About -- Funding and Revenue

Funding

When Nashville’s current convention center was built, the city’s residents and leaders developed a model that allowed for it to be exclusively financed – both the construction phase and operation – through hotel/motel taxes generated by visitor spending.

The existing convention center was paid off early, and the same successful model is being used to finance the Music City Center.  

In April of 2010, the Convention Center Authority issued $623 million of tourism revenue bonds to finance the construction of the Music City Center. The bond proceeds financed the cost of design, land acquisition, and development, a $415 million construction budget and a $40 million debt service reserve fund, which is equal to the maximum annual debt service on the bonds.

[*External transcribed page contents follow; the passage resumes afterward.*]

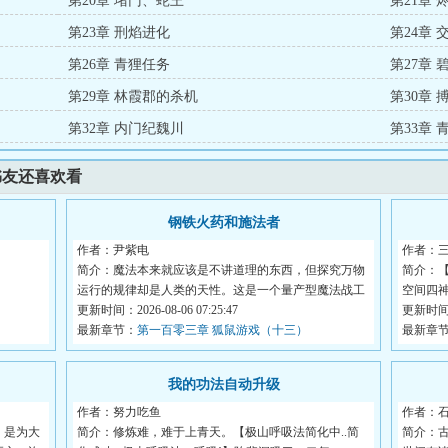
第20章 堵门、蛇王
第21章
第23章 刑焰进化
第24章
第26章 青狸任务
第27章
第29章 林霞郡的杀机
第30章
第32章 内门纪魏川
第33章 
书友还喜欢看
钢铁火药和施法者
作者：尹紫电
作者：
简介：魔法本来就应该是不讲道理的东西，但探究万物
简介：【
运行的规律却是人类的天性。这是一个量产型魔法战工
空间四
具...
更新时间：2026-08-06 07:25:47
利...
更新时间：2
最新章节：
第一百零三章 狐鼠游戏（十三）
最新章
我的功法自动升级
作者：努力吃鱼
作者：
，是为大
简介：修炼难，难于上青天。【极山呼吸法简化中..简
简介：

The Convention Center Authority’s bond issue benefitted from a historically-low interest rate environment and from the use of Build America Bonds, a subsidized municipal bond program made available by the federal government through the American Recovery and Reinvestment Act. As result, the Convention Center kept its interest costs to a minimum.

The bonds are payable primarily from tourism-related revenues and incremental sales tax revenues generated in connection with the Music City Center.  The specific funding sources are identified below:

Funding sources

  1. 2-cents of the existing 5-cents-per-dollar hotel/motel tax
    These funds were originally used for debt service and operating the old convention center, which debt was retired in 2007.
  2. Additional 1-cent to the hotel/motel tax
    Pursuant to TCA 7-4-102(b)(2), the Metropolitan Government authorized the collection of an additional 1-cent privilege tax on the occupancy of any hotel/motel room, effective September 2007.
  3. $2 Convention Center fee per room/per night, countywide on all hotels/motels
    Pursuant to TCA 7-4-202(a), the Metropolitan Government authorized the collection of an additional privilege tax upon the occupancy of each hotel room of $2per room/per night county wide, effective September 2007.
  4. Rental car tax at one percentPursuant to TCA 67-4-1908, the Metropolitan Government authorized the collection of a surcharge or tax of one per centon the gross proceeds derived from the rental of any passenger motor vehicle, truck or trailer for a period of five days or less. This tax primarily applies to travelers and was effective September 2007.
  5. $2 Airport ground transportation departure tax
    Pursuant to TCA 7-4-203(a), the Metropolitan Government authorized the collection of a tax on the privilege of contracted vehicles (taxis, shuttles, buses and other transportation) exiting public airports. This tax primarily applies to travelers and was effective September 2007.

Incremental Sales Taxes from Tourism Development Zone

Pursuant to TCA 7-88-106(a), if a municipality has financed a “qualified public use facility” (which includes the Music City Center) within a tourism development zone, then the annual increase in state and local sales and use taxes within the tourism development zone, to the extent the increase exceeds the increase in the county at-large, is allocated to the Convention Center Authority to pay debt service on the bonds.  The City has created, and the State of Tennessee has approved, a Tourism Development Zone that encompasses the areas of downtown Nashville area projected to be impacted by the Music City Center. The allocation of Tourism Development Zone sales taxes will begin once the Music City Center is completed.

Sales tax revenue on items associated with the MCC “campus”

Pursuant to TCA 67-6-103(d)(1)(E), the sales tax generated by the Music City Center is allocated to the Convention Center Authority. In addition, state law provides for the similar allocation of sales taxes collected from the premises to convention center hotels.